INFORMATION PROVIDED =
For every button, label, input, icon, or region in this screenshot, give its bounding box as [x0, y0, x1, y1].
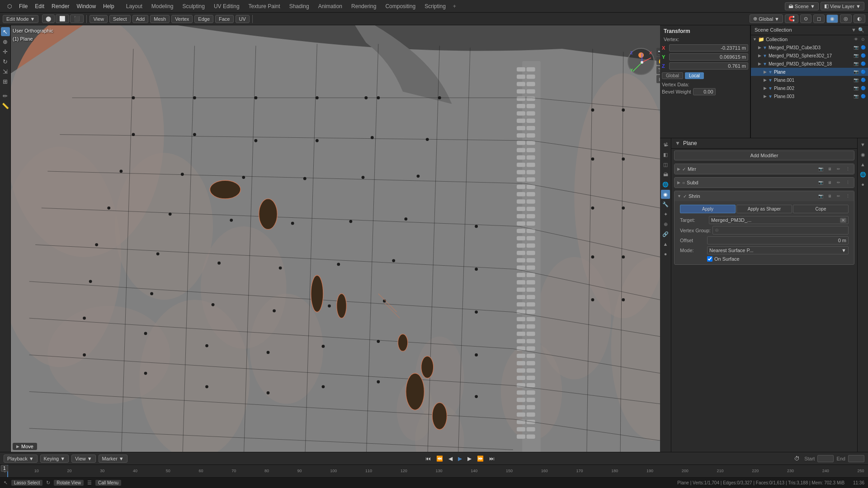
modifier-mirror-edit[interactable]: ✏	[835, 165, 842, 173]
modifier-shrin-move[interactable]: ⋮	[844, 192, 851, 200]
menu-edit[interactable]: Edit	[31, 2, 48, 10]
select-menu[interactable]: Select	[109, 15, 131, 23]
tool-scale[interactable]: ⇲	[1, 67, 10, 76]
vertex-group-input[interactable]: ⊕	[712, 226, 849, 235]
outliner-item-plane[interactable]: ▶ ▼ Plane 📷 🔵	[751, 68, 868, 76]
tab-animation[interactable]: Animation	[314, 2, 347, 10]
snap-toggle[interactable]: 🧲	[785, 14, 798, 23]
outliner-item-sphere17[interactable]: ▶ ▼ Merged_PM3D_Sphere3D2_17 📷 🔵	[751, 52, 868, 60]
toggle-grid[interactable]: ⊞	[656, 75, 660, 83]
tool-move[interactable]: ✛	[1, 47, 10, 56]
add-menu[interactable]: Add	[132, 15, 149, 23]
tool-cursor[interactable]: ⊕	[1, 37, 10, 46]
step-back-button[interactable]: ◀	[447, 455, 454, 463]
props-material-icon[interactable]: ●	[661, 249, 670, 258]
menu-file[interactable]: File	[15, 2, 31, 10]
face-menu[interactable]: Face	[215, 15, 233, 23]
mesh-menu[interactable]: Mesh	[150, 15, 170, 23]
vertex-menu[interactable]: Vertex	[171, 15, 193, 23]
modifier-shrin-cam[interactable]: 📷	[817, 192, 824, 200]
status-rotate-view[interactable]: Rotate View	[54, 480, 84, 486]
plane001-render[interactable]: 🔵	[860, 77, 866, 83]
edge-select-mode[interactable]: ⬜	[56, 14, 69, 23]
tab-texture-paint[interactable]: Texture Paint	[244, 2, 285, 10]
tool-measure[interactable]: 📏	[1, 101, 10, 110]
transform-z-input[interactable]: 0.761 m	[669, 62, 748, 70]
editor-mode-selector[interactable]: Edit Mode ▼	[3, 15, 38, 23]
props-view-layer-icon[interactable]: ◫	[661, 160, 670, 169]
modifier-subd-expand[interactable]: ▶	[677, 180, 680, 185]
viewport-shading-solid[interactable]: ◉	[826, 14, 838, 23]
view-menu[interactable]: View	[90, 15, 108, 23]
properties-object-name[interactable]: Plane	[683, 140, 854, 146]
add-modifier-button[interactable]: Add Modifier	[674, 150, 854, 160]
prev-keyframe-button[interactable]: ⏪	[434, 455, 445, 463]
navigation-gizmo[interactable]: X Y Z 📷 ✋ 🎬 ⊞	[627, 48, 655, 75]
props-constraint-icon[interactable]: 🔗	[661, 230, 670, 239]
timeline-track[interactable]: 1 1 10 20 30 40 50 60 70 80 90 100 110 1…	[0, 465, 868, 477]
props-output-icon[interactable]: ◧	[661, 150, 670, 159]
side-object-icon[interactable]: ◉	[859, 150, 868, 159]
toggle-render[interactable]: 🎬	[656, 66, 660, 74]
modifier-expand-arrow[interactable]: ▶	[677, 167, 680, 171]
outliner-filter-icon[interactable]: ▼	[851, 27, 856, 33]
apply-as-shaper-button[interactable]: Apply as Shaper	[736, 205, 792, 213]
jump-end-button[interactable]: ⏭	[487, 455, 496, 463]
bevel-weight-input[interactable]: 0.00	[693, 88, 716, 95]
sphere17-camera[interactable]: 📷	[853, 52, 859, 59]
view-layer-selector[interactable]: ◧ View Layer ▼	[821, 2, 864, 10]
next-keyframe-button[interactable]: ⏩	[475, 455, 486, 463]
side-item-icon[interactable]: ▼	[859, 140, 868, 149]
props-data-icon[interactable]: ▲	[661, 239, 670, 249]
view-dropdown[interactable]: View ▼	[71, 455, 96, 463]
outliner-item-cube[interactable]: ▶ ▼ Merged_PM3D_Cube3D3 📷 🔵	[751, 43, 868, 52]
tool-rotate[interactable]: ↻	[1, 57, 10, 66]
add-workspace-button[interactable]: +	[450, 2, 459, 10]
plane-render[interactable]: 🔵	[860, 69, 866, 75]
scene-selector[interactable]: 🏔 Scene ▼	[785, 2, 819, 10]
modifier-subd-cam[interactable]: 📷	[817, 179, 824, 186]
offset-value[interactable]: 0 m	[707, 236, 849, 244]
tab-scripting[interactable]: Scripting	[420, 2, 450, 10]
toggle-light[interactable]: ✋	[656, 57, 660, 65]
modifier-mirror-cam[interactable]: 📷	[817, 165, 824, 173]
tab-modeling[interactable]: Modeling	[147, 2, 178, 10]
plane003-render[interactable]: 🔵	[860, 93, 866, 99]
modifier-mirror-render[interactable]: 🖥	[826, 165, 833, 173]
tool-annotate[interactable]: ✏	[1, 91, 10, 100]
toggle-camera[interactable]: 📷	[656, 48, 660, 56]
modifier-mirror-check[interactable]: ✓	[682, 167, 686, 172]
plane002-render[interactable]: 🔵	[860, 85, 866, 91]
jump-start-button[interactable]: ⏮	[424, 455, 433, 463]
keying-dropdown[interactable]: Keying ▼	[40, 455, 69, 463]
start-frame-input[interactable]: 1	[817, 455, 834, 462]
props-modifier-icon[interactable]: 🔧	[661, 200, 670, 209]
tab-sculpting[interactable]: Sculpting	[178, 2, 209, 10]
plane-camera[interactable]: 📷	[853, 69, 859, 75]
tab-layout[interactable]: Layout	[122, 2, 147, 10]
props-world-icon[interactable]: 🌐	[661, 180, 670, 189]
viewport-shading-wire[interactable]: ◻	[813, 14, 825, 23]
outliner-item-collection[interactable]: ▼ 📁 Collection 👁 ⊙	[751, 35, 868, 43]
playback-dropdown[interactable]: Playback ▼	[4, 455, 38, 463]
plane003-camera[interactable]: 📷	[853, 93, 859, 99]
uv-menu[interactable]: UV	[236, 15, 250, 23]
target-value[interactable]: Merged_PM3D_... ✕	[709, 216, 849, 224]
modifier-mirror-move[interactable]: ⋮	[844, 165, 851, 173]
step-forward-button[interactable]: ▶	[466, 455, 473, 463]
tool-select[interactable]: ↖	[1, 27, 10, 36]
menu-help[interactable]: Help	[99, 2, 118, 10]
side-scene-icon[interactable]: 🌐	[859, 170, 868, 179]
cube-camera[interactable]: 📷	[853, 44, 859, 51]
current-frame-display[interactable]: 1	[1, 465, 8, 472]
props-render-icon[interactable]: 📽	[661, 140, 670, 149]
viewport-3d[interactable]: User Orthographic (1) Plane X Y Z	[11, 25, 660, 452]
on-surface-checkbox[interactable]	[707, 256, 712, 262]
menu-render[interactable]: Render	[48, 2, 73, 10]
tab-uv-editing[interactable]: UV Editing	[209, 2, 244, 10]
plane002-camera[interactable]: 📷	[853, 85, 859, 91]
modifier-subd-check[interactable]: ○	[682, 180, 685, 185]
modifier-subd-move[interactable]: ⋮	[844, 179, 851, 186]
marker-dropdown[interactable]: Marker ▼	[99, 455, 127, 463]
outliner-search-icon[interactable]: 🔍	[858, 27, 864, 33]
--
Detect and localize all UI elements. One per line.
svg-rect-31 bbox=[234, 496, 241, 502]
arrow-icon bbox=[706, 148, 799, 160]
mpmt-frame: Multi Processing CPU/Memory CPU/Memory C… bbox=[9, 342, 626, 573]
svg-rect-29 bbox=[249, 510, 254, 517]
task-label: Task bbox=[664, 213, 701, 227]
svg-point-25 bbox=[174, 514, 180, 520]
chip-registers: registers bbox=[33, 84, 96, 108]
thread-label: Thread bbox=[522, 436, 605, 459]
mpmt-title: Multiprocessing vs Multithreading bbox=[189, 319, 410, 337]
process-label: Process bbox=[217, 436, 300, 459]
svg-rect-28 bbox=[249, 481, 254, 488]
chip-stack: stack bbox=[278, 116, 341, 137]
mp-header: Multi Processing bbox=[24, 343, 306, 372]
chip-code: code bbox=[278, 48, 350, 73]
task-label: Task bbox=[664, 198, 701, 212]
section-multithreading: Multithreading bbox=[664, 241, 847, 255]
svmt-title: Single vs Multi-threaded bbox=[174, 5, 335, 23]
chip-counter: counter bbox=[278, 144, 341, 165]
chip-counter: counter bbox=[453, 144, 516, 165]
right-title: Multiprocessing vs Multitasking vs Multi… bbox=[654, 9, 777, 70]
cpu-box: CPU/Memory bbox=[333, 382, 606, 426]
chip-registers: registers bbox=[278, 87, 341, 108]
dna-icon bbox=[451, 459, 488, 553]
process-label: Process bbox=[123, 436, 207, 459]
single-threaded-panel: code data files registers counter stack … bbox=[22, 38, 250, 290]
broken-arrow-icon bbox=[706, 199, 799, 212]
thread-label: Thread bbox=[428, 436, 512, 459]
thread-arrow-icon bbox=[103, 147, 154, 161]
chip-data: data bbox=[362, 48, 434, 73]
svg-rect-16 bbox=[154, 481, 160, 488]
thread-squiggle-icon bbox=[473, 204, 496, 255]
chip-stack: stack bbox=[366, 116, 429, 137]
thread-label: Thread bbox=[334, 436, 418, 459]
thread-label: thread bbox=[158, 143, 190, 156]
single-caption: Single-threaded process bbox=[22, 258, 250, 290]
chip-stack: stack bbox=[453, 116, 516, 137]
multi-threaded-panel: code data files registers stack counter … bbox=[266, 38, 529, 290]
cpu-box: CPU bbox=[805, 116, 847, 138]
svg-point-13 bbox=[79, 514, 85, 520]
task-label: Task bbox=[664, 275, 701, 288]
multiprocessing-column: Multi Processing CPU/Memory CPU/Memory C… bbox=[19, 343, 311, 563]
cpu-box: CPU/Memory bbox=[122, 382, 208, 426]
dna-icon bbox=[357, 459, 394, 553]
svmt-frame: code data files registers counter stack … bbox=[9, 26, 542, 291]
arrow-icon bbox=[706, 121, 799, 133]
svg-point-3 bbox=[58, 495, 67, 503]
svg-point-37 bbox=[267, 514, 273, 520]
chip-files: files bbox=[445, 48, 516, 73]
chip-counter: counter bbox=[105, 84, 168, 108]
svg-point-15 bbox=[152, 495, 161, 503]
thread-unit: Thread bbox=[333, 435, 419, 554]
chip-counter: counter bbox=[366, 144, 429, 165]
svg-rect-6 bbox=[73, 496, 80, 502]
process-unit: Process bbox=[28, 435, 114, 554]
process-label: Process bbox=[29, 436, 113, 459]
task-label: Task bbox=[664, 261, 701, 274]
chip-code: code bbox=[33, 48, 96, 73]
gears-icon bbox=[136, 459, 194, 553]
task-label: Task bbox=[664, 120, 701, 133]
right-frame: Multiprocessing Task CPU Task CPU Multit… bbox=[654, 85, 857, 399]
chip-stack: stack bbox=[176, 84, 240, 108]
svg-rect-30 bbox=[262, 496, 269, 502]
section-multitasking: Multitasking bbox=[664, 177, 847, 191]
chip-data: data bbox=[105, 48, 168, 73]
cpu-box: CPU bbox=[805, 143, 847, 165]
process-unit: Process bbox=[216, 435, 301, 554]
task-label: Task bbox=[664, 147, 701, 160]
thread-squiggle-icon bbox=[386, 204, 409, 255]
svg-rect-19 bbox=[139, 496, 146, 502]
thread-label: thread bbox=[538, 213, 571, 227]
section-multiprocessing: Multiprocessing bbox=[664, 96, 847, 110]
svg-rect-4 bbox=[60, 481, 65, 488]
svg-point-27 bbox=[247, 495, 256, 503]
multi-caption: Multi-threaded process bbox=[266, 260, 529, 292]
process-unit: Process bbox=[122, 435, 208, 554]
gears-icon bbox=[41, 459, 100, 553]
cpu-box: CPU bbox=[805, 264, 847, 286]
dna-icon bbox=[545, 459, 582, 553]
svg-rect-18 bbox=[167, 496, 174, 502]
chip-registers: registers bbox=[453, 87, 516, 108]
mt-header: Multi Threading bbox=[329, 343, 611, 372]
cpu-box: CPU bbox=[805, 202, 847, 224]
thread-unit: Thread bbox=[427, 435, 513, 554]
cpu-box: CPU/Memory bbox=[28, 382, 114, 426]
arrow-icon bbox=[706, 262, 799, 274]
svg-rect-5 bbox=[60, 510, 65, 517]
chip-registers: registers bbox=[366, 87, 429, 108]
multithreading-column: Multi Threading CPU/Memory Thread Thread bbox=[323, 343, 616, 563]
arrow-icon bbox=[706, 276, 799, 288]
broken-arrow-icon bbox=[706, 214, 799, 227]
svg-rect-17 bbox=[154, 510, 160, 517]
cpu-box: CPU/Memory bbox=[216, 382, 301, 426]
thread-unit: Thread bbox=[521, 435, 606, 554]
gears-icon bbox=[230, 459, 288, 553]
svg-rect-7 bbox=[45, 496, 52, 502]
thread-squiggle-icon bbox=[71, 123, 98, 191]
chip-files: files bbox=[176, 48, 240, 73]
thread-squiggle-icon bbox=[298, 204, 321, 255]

THE PROBLEM = Answer with one number: how many lines in the listing hold "toggle".

EXPECTED OUTPUT = 5